Aspects of growth, reproduction, distribution and abundance of the jonah crab, (Cancer borealis) Stimpson, in Norfolk canyon and the adjacent slope

Carpenter, Richard Kemper, Department of Marine Science, University of Virginia
Haefner, Jr., Paul, University of Virginia
Musick, John A., Department of Marine Science, University of Virginia
Grant, George C., University of Virginia

Cancer borealis was found to be contagiously distributed on the continental shelf and upper slope in Norfolk Canyon and the adjacent slope in depths of 47-500 m and temperatures of 5.0-15.4°C. Maximum abundance was observed betweenl50° and 350 meters and 6.0-ll.9°C, Female crabs were more abundant than males at depths less than 150 m and males more abundant in deeper water.

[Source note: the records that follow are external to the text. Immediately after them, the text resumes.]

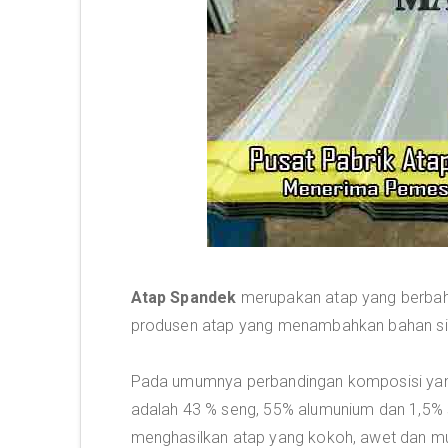
Atap Spandek
merupakan atap yang berbah
produsen atap yang menambahkan bahan silik
Pada umumnya perbandingan komposisi yang
adalah 43 % seng, 55% alumunium dan 1,5% s
menghasilkan atap yang kokoh, awet dan mu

Male C. borealis attain a larger size than do females. Molting takes place throughout the year for small crabs but larger crabs molt less frequently in winter than during the remainder of the year,

Male crabs appear to become sexually mature at a long carapace width of 90-100 mm as do females although maturity may be reached at a smaller size for females. C. borealis mates throughout the summer and fall with a peak in late summer, Spawning appears to take place in late winter and early spring.

Morphometric analysis revealed changes in the growth rate of abdomen and carapace of female C. borealis at 80-90 mm long carapace width. No such changes were observed in the males.